The plan was elegant: build a system so capable it could reason, write, code, and converse at superhuman speed, then charge a fraction of a cent per token and watch the future arrive. The future arrived. The invoice arrived with it. Nobody had budgeted for the invoice.
What the industry is now calling a “cost crisis” is, at its structural core, the discovery that inference — the part where the model actually does the thing — costs money every single time it does the thing. This is not a plot twist. This is arithmetic. The arithmetic was available before the keynotes. The keynotes went ahead anyway.

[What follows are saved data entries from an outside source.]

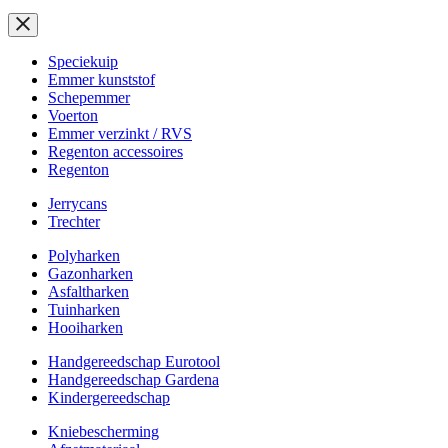
Speciekuip
Emmer kunststof
Schepemmer
Voerton
Emmer verzinkt / RVS
Regenton accessoires
Regenton
Jerrycans
Trechter
Polyharken
Gazonharken
Asfaltharken
Tuinharken
Hooiharken
Handgereedschap Eurotool
Handgereedschap Gardena
Kindergereedschap
Kniebescherming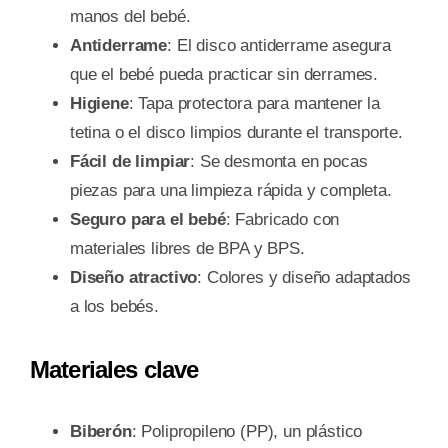
manos del bebé.
Antiderrame
: El disco antiderrame asegura
que el bebé pueda practicar sin derrames.
Higiene
: Tapa protectora para mantener la
tetina o el disco limpios durante el transporte.
Fácil de limpiar
: Se desmonta en pocas
piezas para una limpieza rápida y completa.
Seguro para el bebé
: Fabricado con
materiales libres de BPA y BPS.
Diseño atractivo
: Colores y diseño adaptados
a los bebés.
Materiales clave
Biberón
: Polipropileno (PP), un plástico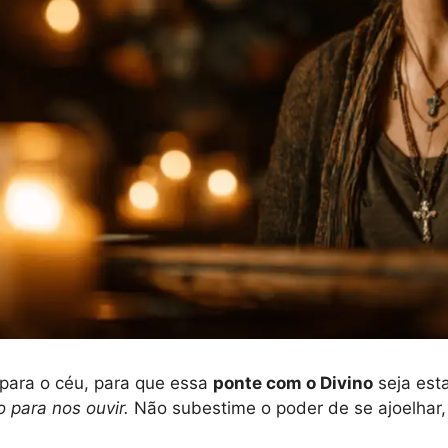
 para o céu, para que essa
ponte com o Divino
seja est
 para nos ouvir.
Não subestime o poder de se ajoelhar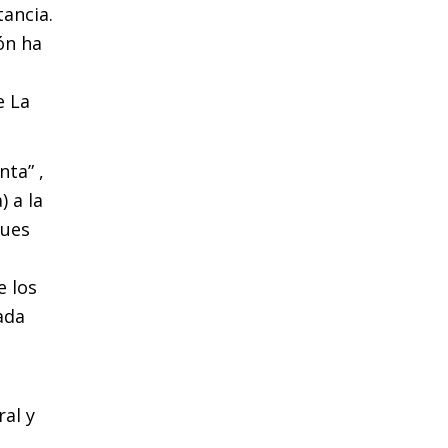
tancia.
ón ha
e La
nta” ,
) a la
pues
e los
ada
ral y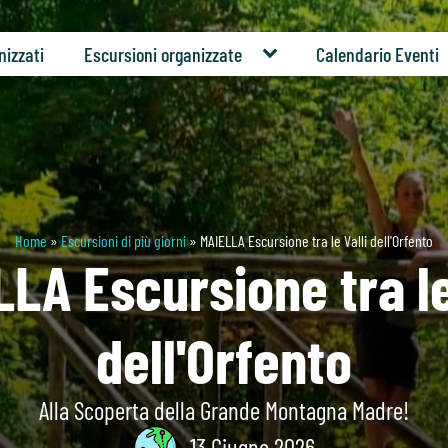
nizzati
Escursioni organizzate
Calendario Eventi
Home
»
Escursioni di più giorni
»
MAIELLA Escursione tra le Valli dell'Orfento
LA Escursione tra le
dell'Orfento
Alla Scoperta della Grande Montagna Madre!
13 Giugno 2026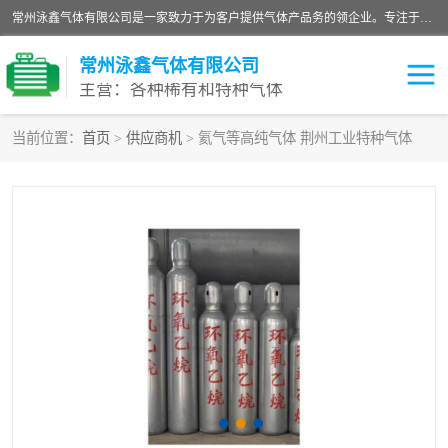
常州泳鑫气体有限公司是一家致力于为客户提供气体产品务的领企业。专注于环氧乙烷剂、环氧乙烷、高纯气体以及稀有和特种气体的研发、生产、销售和配送，产品广泛应用于医疗、电子、科研、化工、食品等多个领域。主要产品有：环氧乙烷灭菌剂，环氧乙烷，高纯氩，氮，氪，氙，氖，氘，笑，氦，氢，氧等各种稀有和特种气体。
常州泳鑫气体有限公司
主营：各种稀有和特种气体
当前位置：
首页
>
供应商机
> 氦气等高纯气体 荆州工业特种气体
高纯氦气
特种气体
环氧乙烷灭菌剂
高纯氩气
高纯氮气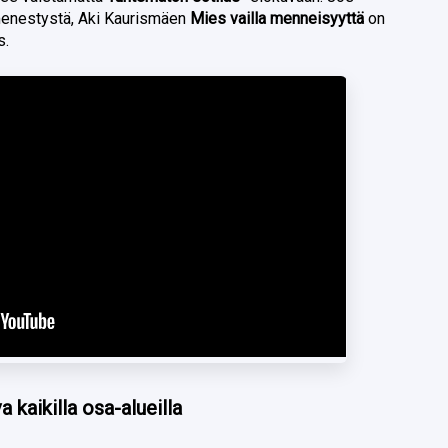
menestystä, Aki Kaurismäen
Mies vailla menneisyyttä
on
s.
kaikilla osa-alueilla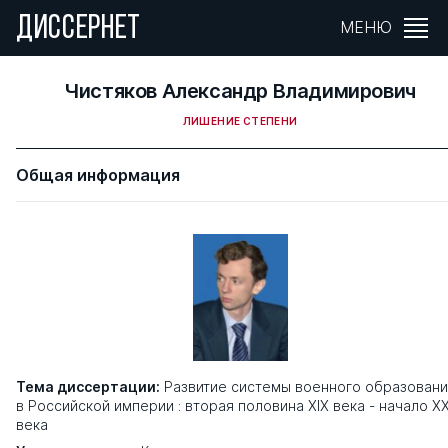
ДИССЕРНЕТ
МЕНЮ
Чистяков Александр Владимирович
ЛИШЕНИЕ СТЕПЕНИ
Общая информация
Тема диссертации:
Развитие системы военного образован
в Российской империи : вторая половина XIX века - начало X
века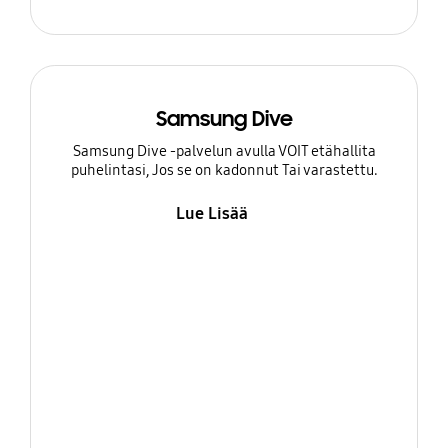
Samsung Dive
Samsung Dive -palvelun avulla VOIT etähallita
puhelintasi, Jos se on kadonnut Tai varastettu.
Lue Lisää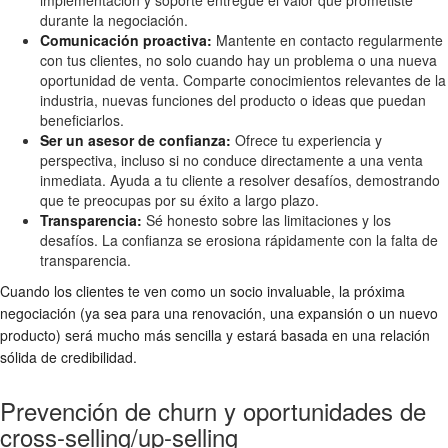
implementación y soporte entregue el valor que prometiste
durante la negociación.
Comunicación proactiva:
Mantente en contacto regularmente
con tus clientes, no solo cuando hay un problema o una nueva
oportunidad de venta. Comparte conocimientos relevantes de la
industria, nuevas funciones del producto o ideas que puedan
beneficiarlos.
Ser un asesor de confianza:
Ofrece tu experiencia y
perspectiva, incluso si no conduce directamente a una venta
inmediata. Ayuda a tu cliente a resolver desafíos, demostrando
que te preocupas por su éxito a largo plazo.
Transparencia:
Sé honesto sobre las limitaciones y los
desafíos. La confianza se erosiona rápidamente con la falta de
transparencia.
Cuando los clientes te ven como un socio invaluable, la próxima
negociación (ya sea para una renovación, una expansión o un nuevo
producto) será mucho más sencilla y estará basada en una relación
sólida de credibilidad.
Prevención de churn y oportunidades de
cross-selling/up-selling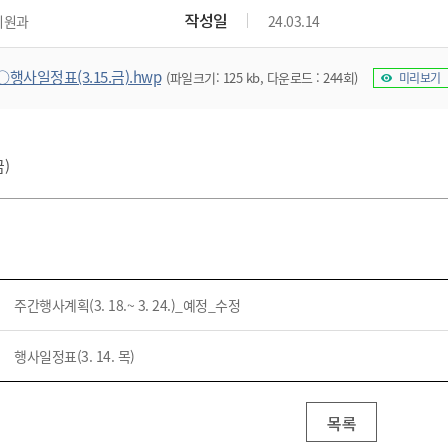
위원회 현황
공공데이터 개방
업무추진비공
군산시 무상교통
작성일
지원과
24.03.14
공부의 명수
정부24
위원회 명단공개
공공데이터 개방
예산/재정
법률정보
국민신문고
건설
부동산
에너지
○행사일정표(3.15.금).hwp
(파일크기: 125 kb, 다운로드 : 244회)
미리보기
환경
청소
위생
위원회 회의록 공개
공공데이터 수요조사
민원편람/서식
한눈에 서비스
전자가족관계등록
예산안내
조례규칙 입법예고
경제동향
도로/가로등
부동산 정보
태양광
환경선언문
청소정보
공중위생
재정공시
조례규칙 입법예고(구)
물가정보
자전거
주소/건축/지적/지리정보
가스/석유
인터넷등기소
환경기본정보
대형폐기물 배출신고
위생용품 제조업
결산보고서
법률정보 관련사이트
사회조사
금)
조상땅찾기
국세청홈택스
화학물질 관리지도
공모사업
생활쓰레기 처리요령
식품위생
중기지방재정계획
사업체조
위택스
미세먼지 대응
음식물쓰레기 처리요령
문화 콘텐츠업
투자심사
통계연보
부동산통합민원
환경영향평가
폐기물 처리시설 현황
예산낭비신고
청년통계
체육
공공데이터포털
석면해체 건축물정보
보조금 부정수급 신고
주민등록
새올전자민원창구
주간행사계획(3. 18.~ 3. 24.)_예정_수정
체육시설 안내
환경오염업소 공개
공유재산
체류외국
군산시체육회
환경 관련사이트
재정용어사전
행사일정표(3. 14. 목)
생활체육 공지
군산시 고향사랑기부제
고향사랑기부제 소개
군산상품
목록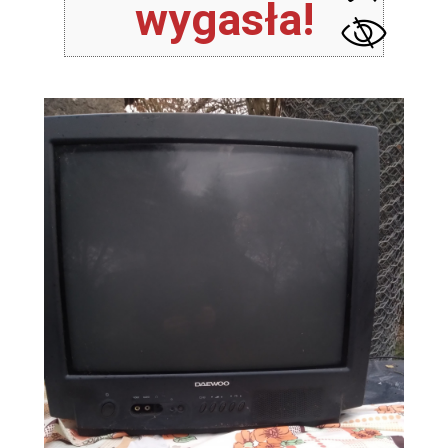
wygasła!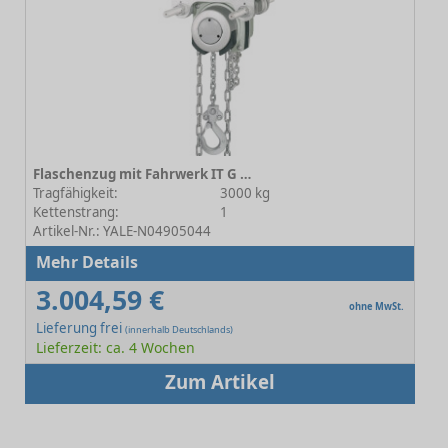
Flaschenzug mit Fahrwerk IT G ATEX 3000 A Haspelfahrwerk
Tragfähigkeit:
3000 kg
Kettenstrang:
1
Artikel-Nr.: YALE-N04905044
Mehr Details
3.004,59 €
ohne MwSt.
Lieferung frei
(innerhalb Deutschlands)
Lieferzeit: ca. 4 Wochen
Zum Artikel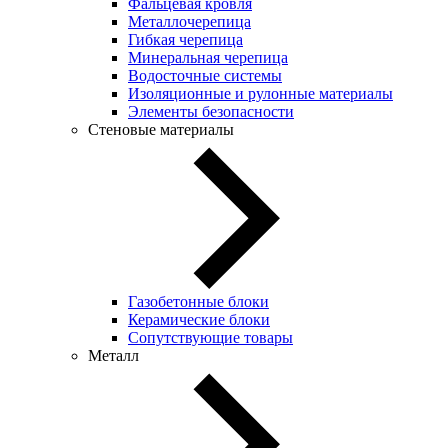
Фальцевая кровля
Металлочерепица
Гибкая черепица
Минеральная черепица
Водосточные системы
Изоляционные и рулонные материалы
Элементы безопасности
Стеновые материалы
Газобетонные блоки
Керамические блоки
Сопутствующие товары
Металл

Now the scramble is on. Hyperscalers are quietly throttling context windows. Startups are “right-sizing” their token budgets, which is the industry's way of saying the unlimited free tier was always a coupon with an expiration date printed in the same color as the background. Prompt engineers — a job title that did not exist four years ago and may not survive four more — are being asked to write shorter prompts. The oracle has been asked to give shorter oracles.
The boardrooms are now full of people holding “stakeholder sessions” about “sustainable inference economics,” which is a phrase that means: we told everyone the meter wasn't running, and the meter was running. The sessions are themselves, of course, billed by the token.
The definitional gymnastics are something to behold. When the product is expensive to run, it becomes a “premium compute experience.” When usage must be capped, the cap is a “responsible deployment guardrail.” When a model that was promoted as the end of human cognitive labor can no longer afford to finish your email, that is a “cost-efficiency initiative aligned with long-term value creation.” The language is doing an enormous amount of physical labor for an industry that just discovered physical labor has a cost.
To be fair, the companies that built these systems did solve a genuinely hard problem. They built machines that can do almost anything you ask. The only thing the machines could not do was make that free. But that particular limitation was never demoed at the conference.
The real innovation, it turns out, was not the transformer architecture. It was the pitch deck that treated the electricity bill as a rounding error — right up until the moment the rounding error needed its own line item, its own task force, and its own emergency offsite, billed, presumably, to the cloud.